Scrooge McDuck leads as Ebenezer Scrooge, greedy London businessman and miser, with Mickey Mouse as his underpaid and underappreciated clerk Bob Crachit and Donald Duck as Scrooge's nephew Fred. Goofy is Jacob Marley, Scrooge's dead partner, come to warn Scrooge on Christmas Eve of the terrible fate awaiting him in the afterlife if he does not reform his ways. As in Dickens' novel, Scrooge is visted by the ghosts of Christmas Past, Present, and Future, and learns his lesson.
This is family entertainment with a lesson. In just 25 minutes, Disney has managed to capture the essentials of the story, hopefully without exceeding anyone's attention span. The ghostly tale is told with humorous relief, as Goofy's Jacob Marley is accident-prone and various other characters make pratfalls. One wishes Disney could have stretched out the animated story a little longer.

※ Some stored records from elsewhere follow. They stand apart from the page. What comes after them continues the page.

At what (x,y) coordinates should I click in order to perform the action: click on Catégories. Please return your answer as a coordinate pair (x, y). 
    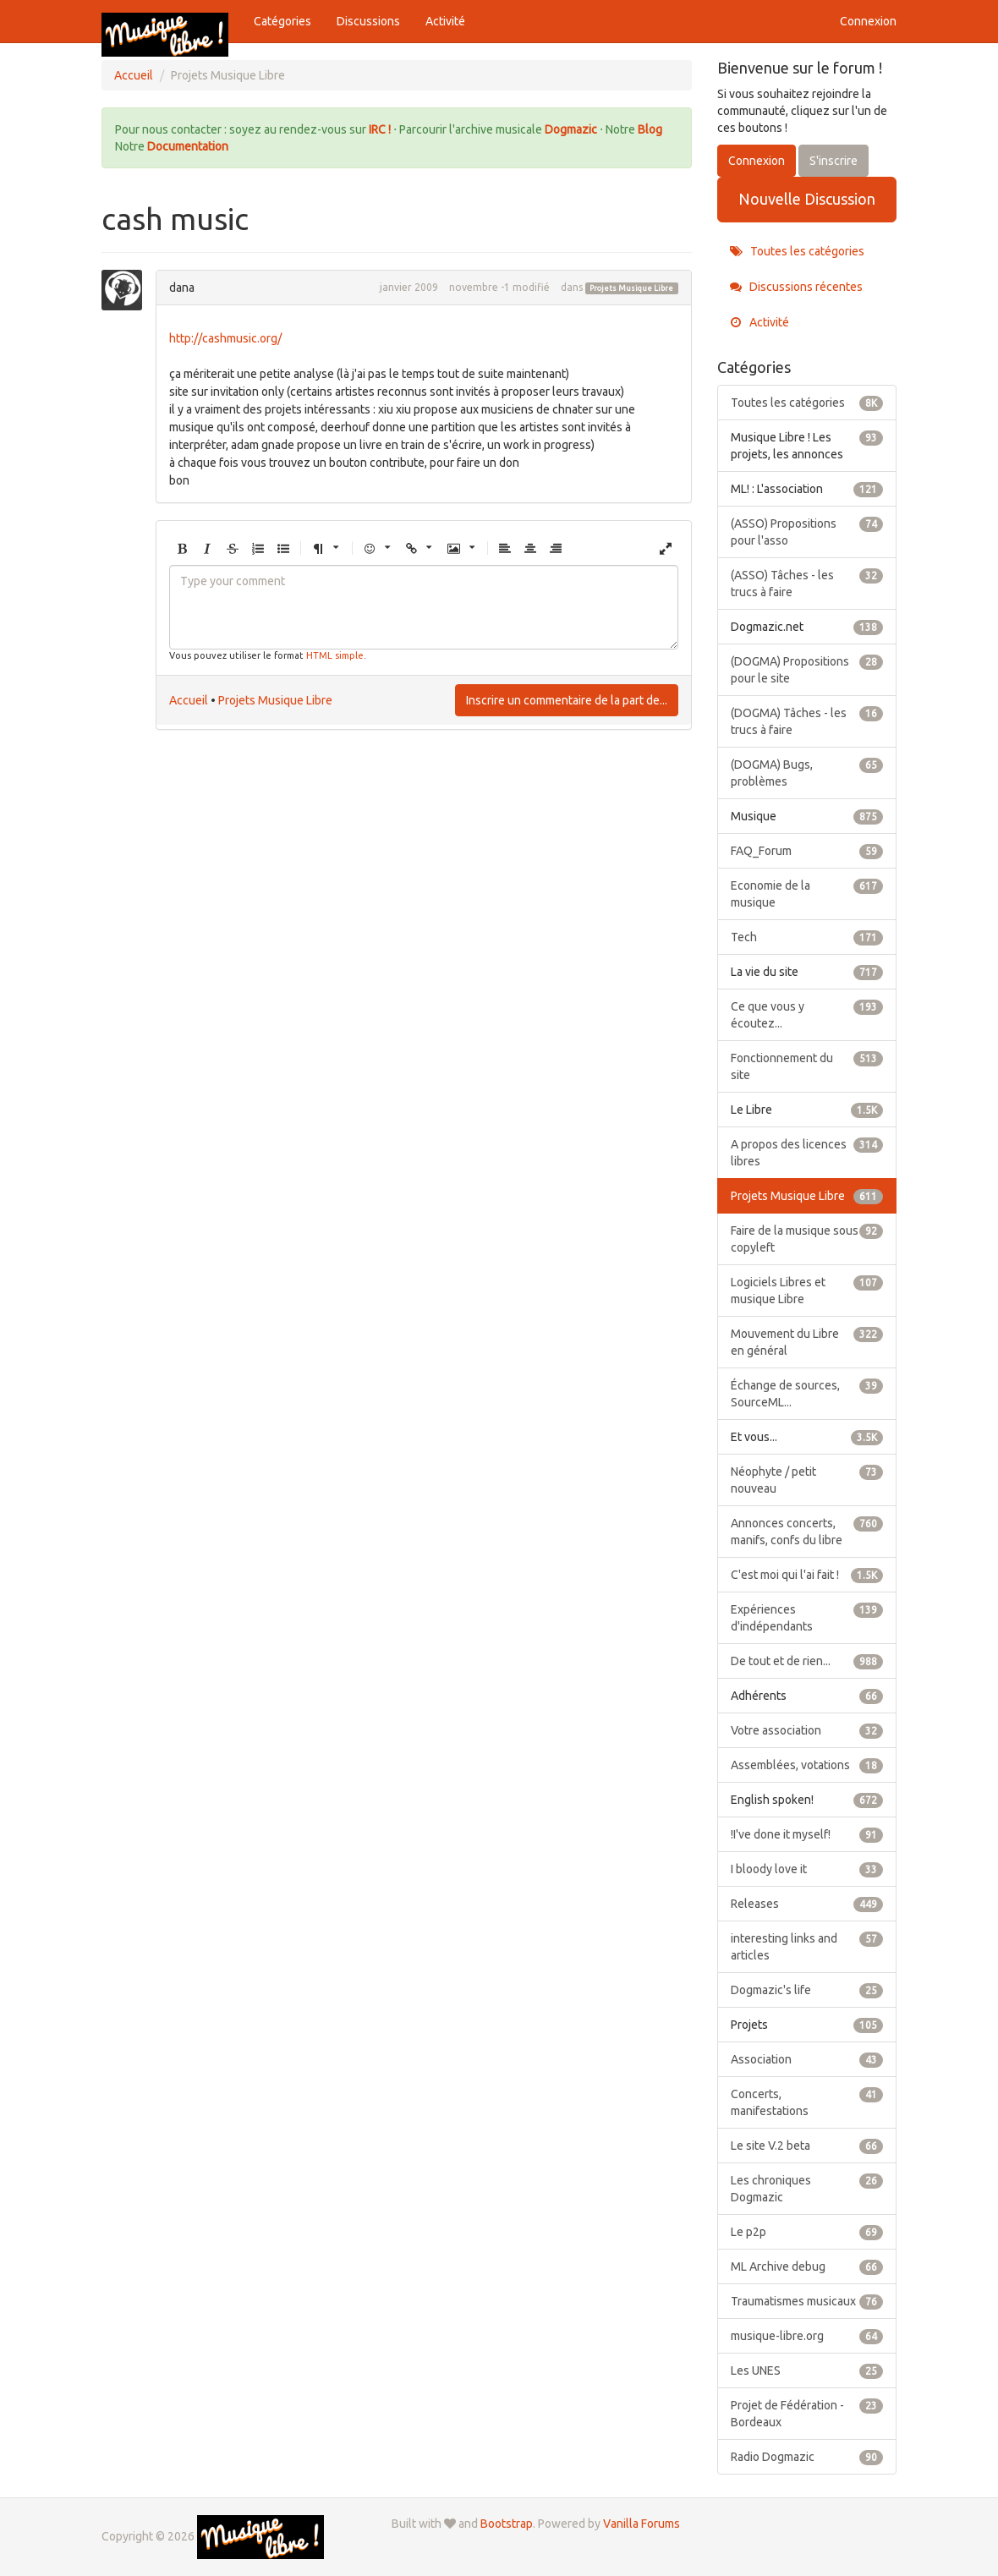
    Looking at the image, I should click on (282, 21).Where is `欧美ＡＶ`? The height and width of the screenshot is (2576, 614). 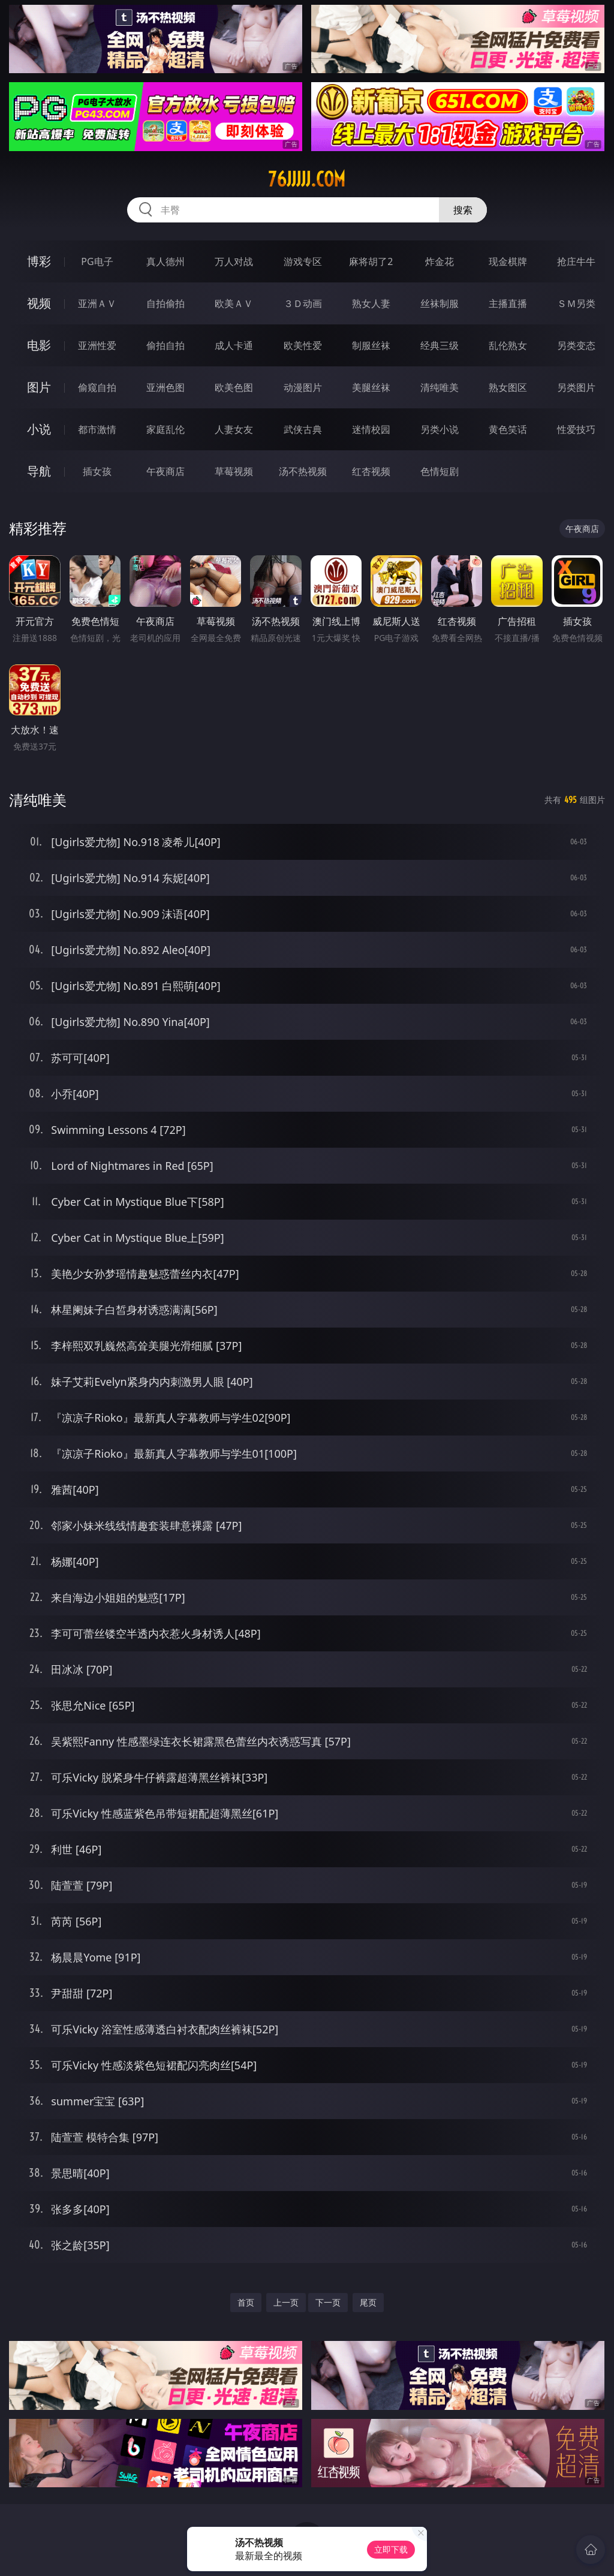 欧美ＡＶ is located at coordinates (234, 303).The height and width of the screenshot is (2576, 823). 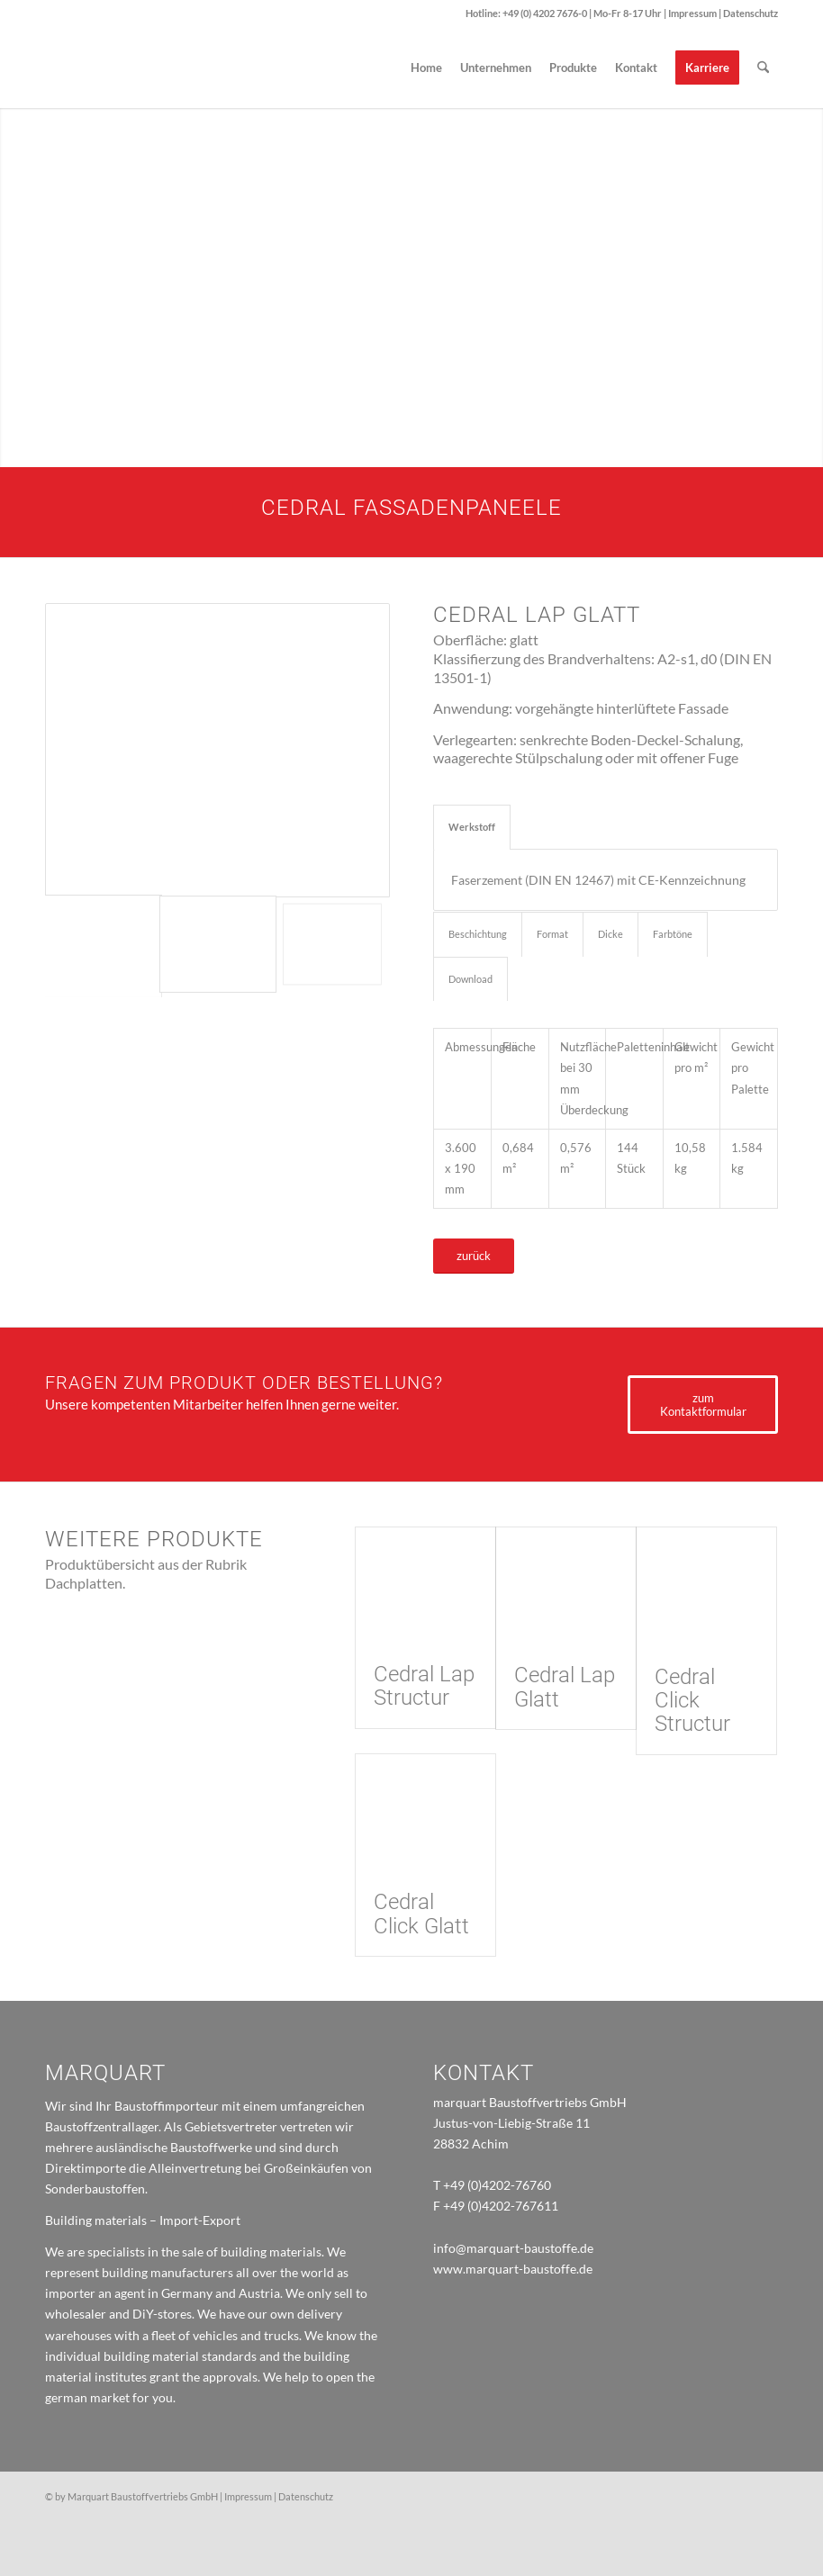 I want to click on info@marquart-baustoffe.de, so click(x=513, y=2248).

This short movie is highly recommended as a great introduction for children young and old to a classic Christmas tale.
"mommy, when I die, am I going to go fall into a flaming grave?", 2007-09-19 That's exactly what I said to my Mom when I was very young and I saw it. I still have nightmares.
Call me the second coming of Scrooge if you will, but even if I am the only one, I hate this movie. It's all good ol' fashioned Disney fun, then comes the Ghost of Christmas Future. That whole scene with falling into the grave, in my humble opinion, is Michael Eisner child abuse. Not only does Disney have to add the whole dramatics of the scene where Mickey goes to Tiny Tim's grave--they feel an insane compulsion to add as much drama as they can to stretch the loopholes of the G-rating. Oh, yeah, and Scrooge gets right in the audience's face at the last second. Masterful cinematography, I'll admit. Having a talking Scottish duck thrown at me has never been so scary, but hey, they managed to do it. Perhaps it would have found a better home in nightmare on elm street, but with Scrooge McDuck? I didn't think so.
Now, see, in Dickens, Scrooge is crying at the feet of the G.o.C.Y.T.C., and not screaming for the safety of his eternal soul. I always thought that the ghost should have been the sorcerer from the sorcerer's apprentice. For one thing, he stays silent. For another, if the scene were altered for Dickens accuracy, it would be dramatic and not just a kid's nightmare. The whole scene with Crachit visiting the grave was good. Had they stayed on that note and not added any material borrowed from Dante, I would have been pleased.
As I said, the movie is good otherwise. In fact, I would personally go and see it if they completely re-did the Christmas Future scene to be like I said. But for old man Disney, it's -so- important to be dramatic, even if it means scarring little kids for life.
Long live Muppet Christmas Carol. Now there's a Christmas Carol for you.